Review of the Day: Been Wrong So Long It Feels Like Right by Walter Mosley





At its most basic this book is the story of how Joe King Oliver goes on a quest to find his long-lost father. At least in my opinion, Mosley does an excellent job channeling the work of hard-boiled detective story masters like Raymond Chandler and Dashiel Hammet. Highly recommended.


Here are some passages I liked:


I both believed and did not believe in the words I spoke. Maybe there wasn’t a God, but there I was on my way to a fate that felt preordained (p. 44).


“How did you find me?” she asked.

“The Internet is an amazing tool,” I stated. It wasn’t a lie even if it wasn’t how I found her. (p. 44-5).


The joy that invaded that man’s sadness was like a TV commercial where they’d pour a stain remover on a deeply soiled sheet and, like magic, that sheet was white again (p. 58).


When he walked up to me, I studied his face to gauge his mood the way prehistoric islanders must have studied the skies looking for signs of tsunami (p. 61).


It was fun to watch the changes the single mom had to go through to get to the place where she could say, “I’m sorry, sorry I said that. I was wrong” (p. 65).

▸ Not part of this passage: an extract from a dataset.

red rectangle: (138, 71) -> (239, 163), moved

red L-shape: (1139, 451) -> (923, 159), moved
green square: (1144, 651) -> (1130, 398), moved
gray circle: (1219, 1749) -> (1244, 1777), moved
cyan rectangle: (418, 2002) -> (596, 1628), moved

“There’s no such a thing as debt between friends,” I said, wondering if I’d read that adage somewhere (p. 145).


I was there to get Ogre Orr off Hart’s back, and so my mind needed to be absolutely clear. In order to achieve this state of mind, I allowed in the fluorescent lights and the travelers’ noises, the flitting birds that had taken up residence in the airport and the sonorous PA announcements coming through the many speakers embedded all around. I imagined that this broad mode of perception was like a worker ant might feel at midnight and at rest in a hive of tens of thousands (p. 238).


kindle and LibroFM audiobook. 327 pgs. 22 February 2026.